ENTRIES SUPPLIED:
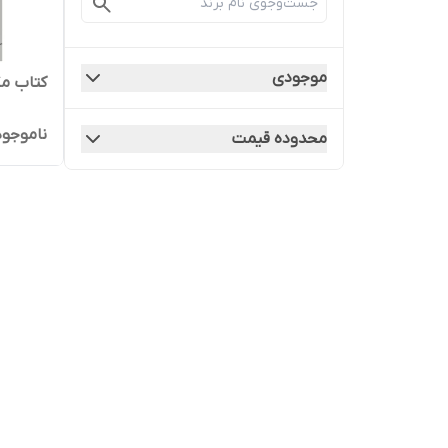
موجودی
کتاب م
ناموجود
محدوده قیمت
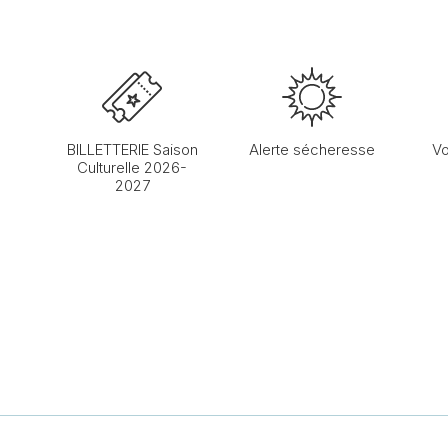
BILLETTERIE Saison
Alerte sécheresse
Vo
Culturelle 2026-
2027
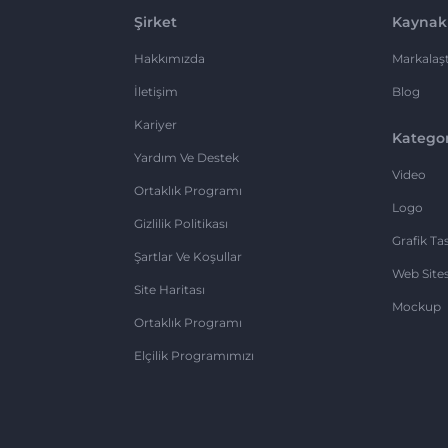
Şirket
Kaynak
Hakkımızda
Markalaşt
İletişim
Blog
Kariyer
Kategor
Yardım Ve Destek
Video
Ortaklık Programı
Logo
Gizlilik Politikası
Grafik Ta
Şartlar Ve Koşullar
Web Sites
Site Haritası
Mockup
Ortaklık Programı
Elçilik Programımızı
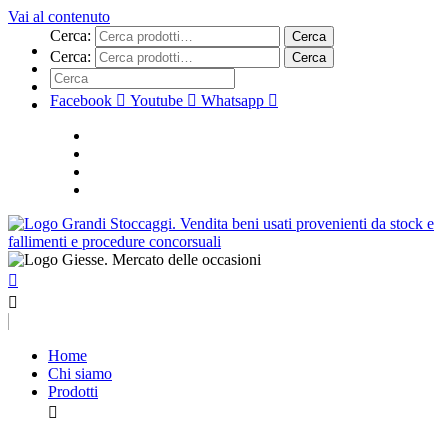
Vai al contenuto
Cerca:
Cerca
Cerca:
Cerca
Facebook
Youtube
Whatsapp
Home
Chi siamo
Prodotti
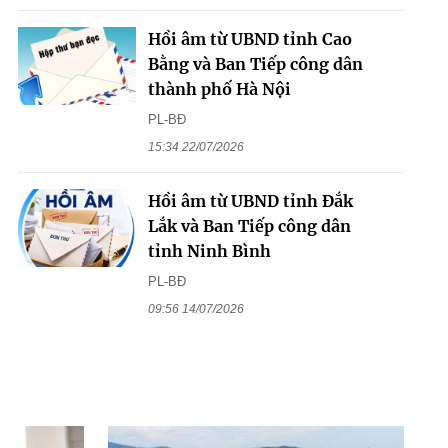
Hồi âm từ UBND tỉnh Cao
Bằng và Ban Tiếp công dân
thành phố Hà Nội
PL-BĐ
15:34 22/07/2026
Hồi âm từ UBND tỉnh Đắk
Lắk và Ban Tiếp công dân
tỉnh Ninh Bình
PL-BĐ
09:56 14/07/2026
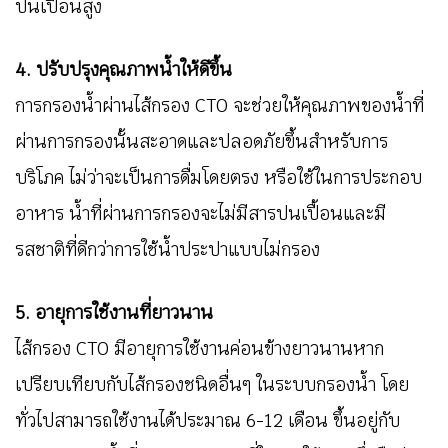
ปนเปื้อนสูง
4. ปรับปรุงคุณภาพน้ำให้ดีขึ้น
การกรองน้ำผ่านไส้กรอง CTO จะช่วยให้คุณภาพของน้ำที่
ผ่านการกรองนั้นสะอาดและปลอดภัยขึ้นสำหรับการ
บริโภค ไม่ว่าจะเป็นการดื่มโดยตรง หรือใช้ในการประกอบ
อาหาร น้ำที่ผ่านการกรองจะไม่มีสารปนเปื้อนและมี
รสชาติที่ดีกว่าการใช้น้ำประปาแบบไม่กรอง
5. อายุการใช้งานที่ยาวนาน
ไส้กรอง CTO มีอายุการใช้งานค่อนข้างยาวนานหาก
เปรียบเทียบกับไส้กรองชนิดอื่นๆ ในระบบกรองน้ำ โดย
ทั่วไปสามารถใช้งานได้ประมาณ 6-12 เดือน ขึ้นอยู่กับ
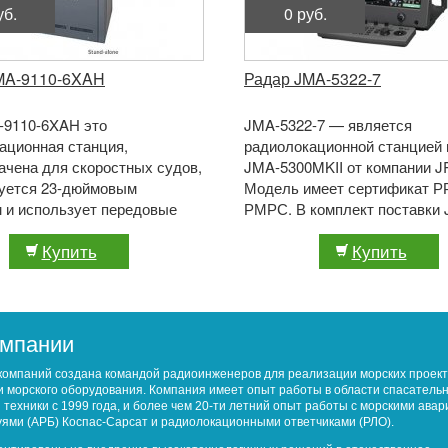
уб.
0 руб.
MA-9110-6XAH
Радар JMA-5322-7
9110-6XAH это
JMA-5322-7 — является
ационная станция,
радиолокационной станцией 
ачена для скоростных судов,
JMA-5300MKII от компании J
уется 23-дюймовым
Модель имеет сертификат Р
 и использует передовые
РМРС. В комплект поставки
ии отрасли, благодаря чему,
5322-7 входит семифутовая 
Купить
Купить
вает наибольшу ...
дисплей ...
омпании
компаний создана командой радиоинженеров для реализации морских проект
 морского оборудования. Компания имеет опыт работы в области спасатель
 техники с 1999 года, и более чем 20-ти летний опыт работы с морскими ава
ями (АРБ) Коспас-Сарсат и радиолокационными ответчиками (РЛО).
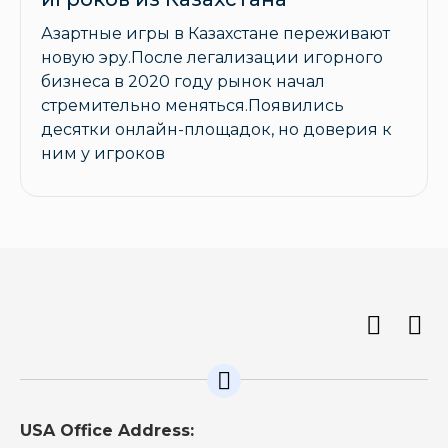
Азартные игры в Казахстане переживают
новую эру.После легализации игорного
бизнеса в 2020 году рынок начал
стремительно меняться.Появились
десятки онлайн-площадок, но доверия к
ним у игроков
USA Office Address:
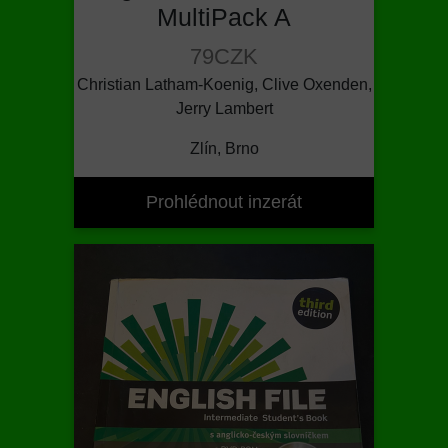
MultiPack A
79CZK
Christian Latham-Koenig, Clive Oxenden,
Jerry Lambert
Zlín, Brno
Prohlédnout inzerát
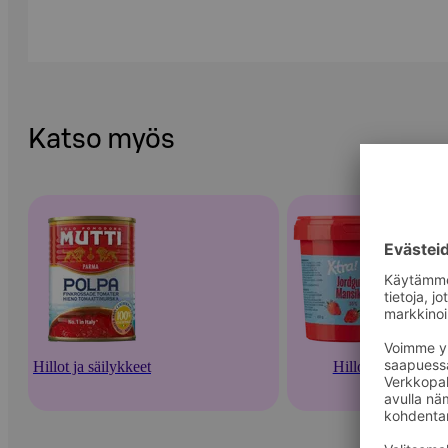
Katso myös
Hillot ja säilykkeet
Hillot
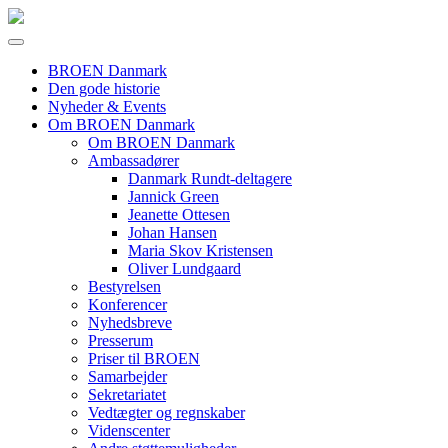
BROEN Danmark
Den gode historie
Nyheder & Events
Om BROEN Danmark
Om BROEN Danmark
Ambassadører
Danmark Rundt-deltagere
Jannick Green
Jeanette Ottesen
Johan Hansen
Maria Skov Kristensen
Oliver Lundgaard
Bestyrelsen
Konferencer
Nyhedsbreve
Presserum
Priser til BROEN
Samarbejder
Sekretariatet
Vedtægter og regnskaber
Videnscenter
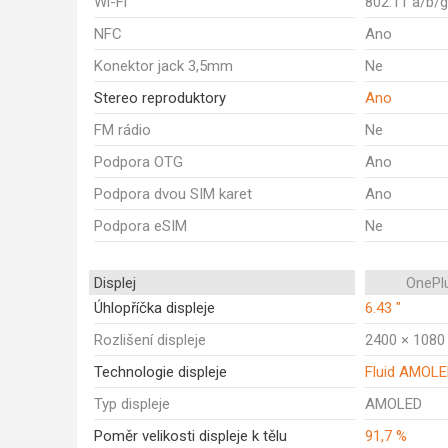
Wi-Fi
802.11 a/b/
NFC
Ano
Konektor jack 3,5mm
Ne
Stereo reproduktory
Ano
FM rádio
Ne
Podpora OTG
Ano
Podpora dvou SIM karet
Ano
Podpora eSIM
Ne
Displej
OnePl
Úhlopříčka displeje
6.43 "
Rozlišení displeje
2400 × 1080
Technologie displeje
Fluid AMOL
Typ displeje
AMOLED
Poměr velikosti displeje k tělu
91,7 %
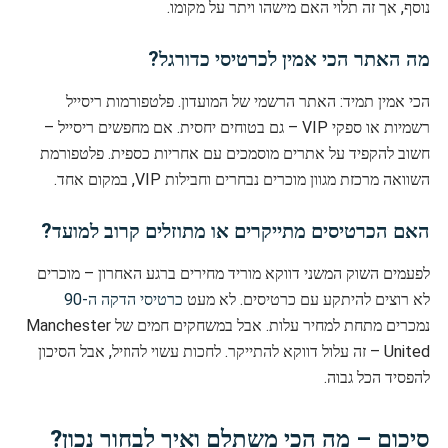
נוסף, אך זה תלוי האם מישהו ויתר על מקומו.
מה האתר הכי אמין לכרטיסי כדורגל?
הכי אמין תמיד: האתר הרשמי של המועדון. פלטפורמות ריסייל
רשמיות או ספקי VIP – גם בטוחים יחסית. אם מחפשים ריסייל –
חשוב להקפיד על אתרים מוסמכים עם אחריות כספית. פלטפורמת
השוואה מרכזת מגוון מוכרים נבחרים וחבילות VIP, במקום אחד.
האם הכרטיסים מתייקרים או מתוזלים קרוב למועד?
לפעמים השוק המשני דווקא מוריד מחירים ברגע האחרון – מוכרים
לא רוצים להיתקע עם כרטיסים. לא מעט
כרטיסי הדקה ה-90
נמכרים מתחת למחיר עלות. אבל במשחקים חמים של Manchester
United – זה עלול דווקא להתייקר. לחכות עשוי להוזיל, אבל הסיכון
להפסיד הכל גבוה.
סיכום – מה הכי משתלם ואיך לבחור נכון?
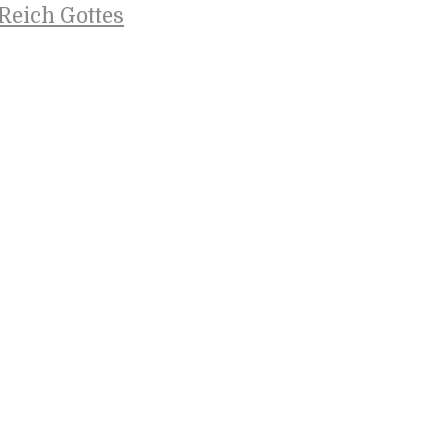
Reich Gottes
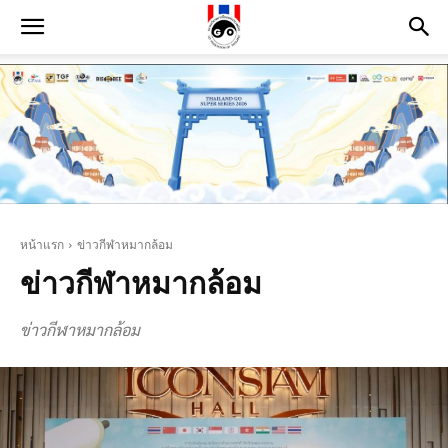
หน้าแรก
ข่าวกีฬาหมากล้อม
ข่าวกีฬาหมากล้อม
ข่าวกีฬาหมากล้อม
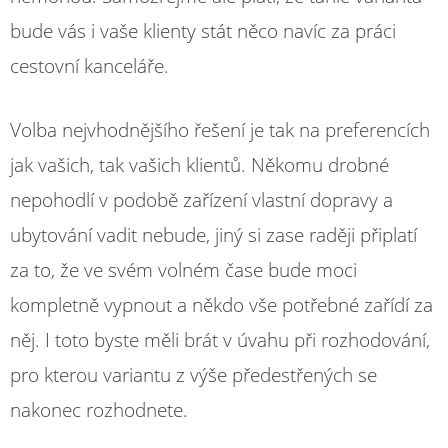
bude vás i vaše klienty stát něco navíc za práci
cestovní kanceláře.
Volba nejvhodnějšího řešení je tak na preferencích
jak vašich, tak vašich klientů. Někomu drobné
nepohodlí v podobě zařízení vlastní dopravy a
ubytování vadit nebude, jiný si zase raději připlatí
za to, že ve svém volném čase bude moci
kompletně vypnout a někdo vše potřebné zařídí za
něj. I toto byste měli brát v úvahu při rozhodování,
pro kterou variantu z výše předestřených se
nakonec rozhodnete.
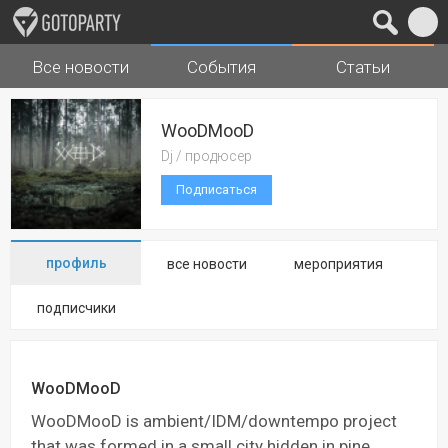
Все новости
События
Статьи
Города
Музыка
WooDMooD
Dj / продюсер
Подписаться
профиль
все новости
мероприятия
подписчики
WooDMooD
WooDMooD is ambient/IDM/downtempo project
that was formed in a small city hidden in pine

PROBLEM: Exclude the pictures and print the rest of the data exactly.

FINAL ANSWER:
موجودی
کتاب م
ناموجود
محدوده قیمت
BILLETTERIE Saison
Alerte sécheresse
Vo
Culturelle 2026-
2027
Şirket
Kaynak
Hakkımızda
Markalaşt
İletişim
Blog
Kariyer
Kategor
Yardım Ve Destek
Video
Ortaklık Programı
Logo
Gizlilik Politikası
Grafik Ta
Şartlar Ve Koşullar
Web Sites
Site Haritası
Mockup
Ortaklık Programı
Elçilik Programımızı
Vai al contenuto
Cerca:
Cerca
Cerca:
Cerca
Facebook
Youtube
Whatsapp
Home
Chi siamo
Prodotti
Hồi âm từ UBND tỉnh Cao
Bằng và Ban Tiếp công dân
thành phố Hà Nội
PL-BĐ
15:34 22/07/2026
Hồi âm từ UBND tỉnh Đắk
Lắk và Ban Tiếp công dân
tỉnh Ninh Bình
PL-BĐ
09:56 14/07/2026
ปนเปื้อนสูง
4. ปรับปรุงคุณภาพน้ำให้ดีขึ้น
การกรองน้ำผ่านไส้กรอง CTO จะช่วยให้คุณภาพของน้ำที่
ผ่านการกรองนั้นสะอาดและปลอดภัยขึ้นสำหรับการ
บริโภค ไม่ว่าจะเป็นการดื่มโดยตรง หรือใช้ในการประกอบ
อาหาร น้ำที่ผ่านการกรองจะไม่มีสารปนเปื้อนและมี
รสชาติที่ดีกว่าการใช้น้ำประปาแบบไม่กรอง
5. อายุการใช้งานที่ยาวนาน
ไส้กรอง CTO มีอายุการใช้งานค่อนข้างยาวนานหาก
เปรียบเทียบกับไส้กรองชนิดอื่นๆ ในระบบกรองน้ำ โดย
ทั่วไปสามารถใช้งานได้ประมาณ 6-12 เดือน ขึ้นอยู่กับ
уб.
0 руб.
MA-9110-6XAH
Радар JMA-5322-7
9110-6XAH это
JMA-5322-7 — является
ационная станция,
радиолокационной станцией 
ачена для скоростных судов,
JMA-5300MKII от компании J
уется 23-дюймовым
Модель имеет сертификат Р
 и использует передовые
РМРС. В комплект поставки
ии отрасли, благодаря чему,
5322-7 входит семифутовая 
Купить
Купить
вает наибольшу ...
дисплей ...
омпании
компаний создана командой радиоинженеров для реализации морских проект
 морского оборудования. Компания имеет опыт работы в области спасатель
 техники с 1999 года, и более чем 20-ти летний опыт работы с морскими ава
ями (АРБ) Коспас-Сарсат и радиолокационными ответчиками (РЛО).
Азартные игры в Казахстане переживают
новую эру.После легализации игорного
бизнеса в 2020 году рынок начал
стремительно меняться.Появились
десятки онлайн-площадок, но доверия к
ним у игроков
USA Office Address:
MultiPack A
79CZK
Christian Latham-Koenig, Clive Oxenden,
Jerry Lambert
Zlín, Brno
Prohlédnout inzerát
Katso myös
Hillot ja säilykkeet
Hillot
BROEN Danmark
Den gode historie
Nyheder & Events
Om BROEN Danmark
Om BROEN Danmark
Ambassadører
Danmark Rundt-deltagere
Jannick Green
Jeanette Ottesen
Johan Hansen
Maria Skov Kristensen
Oliver Lundgaard
Bestyrelsen
Konferencer
Nyhedsbreve
Presserum
Priser til BROEN
Samarbejder
Sekretariatet
Vedtægter og regnskaber
Videnscenter
Wi-Fi
802.11 a/b/
NFC
Ano
Konektor jack 3,5mm
Ne
Stereo reproduktory
Ano
FM rádio
Ne
Podpora OTG
Ano
Podpora dvou SIM karet
Ano
Podpora eSIM
Ne
Displej
OnePl
Úhlopříčka displeje
6.43 "
Rozlišení displeje
2400 × 1080
Technologie displeje
Fluid AMOL
Typ displeje
AMOLED
Poměr velikosti displeje k tělu
91,7 %
נוסף, אך זה תלוי האם מישהו ויתר על מקומו.
מה האתר הכי אמין לכרטיסי כדורגל?
הכי אמין תמיד: האתר הרשמי של המועדון. פלטפורמות ריסייל
רשמיות או ספקי VIP – גם בטוחים יחסית. אם מחפשים ריסייל –
חשוב להקפיד על אתרים מוסמכים עם אחריות כספית. פלטפורמת
השוואה מרכזת מגוון מוכרים נבחרים וחבילות VIP, במקום אחד.
האם הכרטיסים מתייקרים או מתוזלים קרוב למועד?
לפעמים השוק המשני דווקא מוריד מחירים ברגע האחרון – מוכרים
לא רוצים להיתקע עם כרטיסים. לא מעט
כרטיסי הדקה ה-90
נמכרים מתחת למחיר עלות. אבל במשחקים חמים של Manchester
United – זה עלול דווקא להתייקר. לחכות עשוי להוזיל, אבל הסיכון
להפסיד הכל גבוה.
סיכום – מה הכי משתלם ואיך לבחור נכון?
Reich Gottes
หน้าแรก
ข่าวกีฬาหมากล้อม
ข่าวกีฬาหมากล้อม
ข่าวกีฬาหมากล้อม
bude vás i vaše klienty stát něco navíc za práci
cestovní kanceláře.
Volba nejvhodnějšího řešení je tak na preferencích
jak vašich, tak vašich klientů. Někomu drobné
nepohodlí v podobě zařízení vlastní dopravy a
ubytování vadit nebude, jiný si zase raději připlatí
za to, že ve svém volném čase bude moci
kompletně vypnout a někdo vše potřebné zařídí za
něj. I toto byste měli brát v úvahu při rozhodování,
pro kterou variantu z výše předestřených se
nakonec rozhodnete.
Все новости
События
Статьи
Города
Музыка
WooDMooD
Dj / продюсер
Подписаться
профиль
все новости
мероприятия
подписчики
WooDMooD
WooDMooD is ambient/IDM/downtempo project
that was formed in a small city hidden in pine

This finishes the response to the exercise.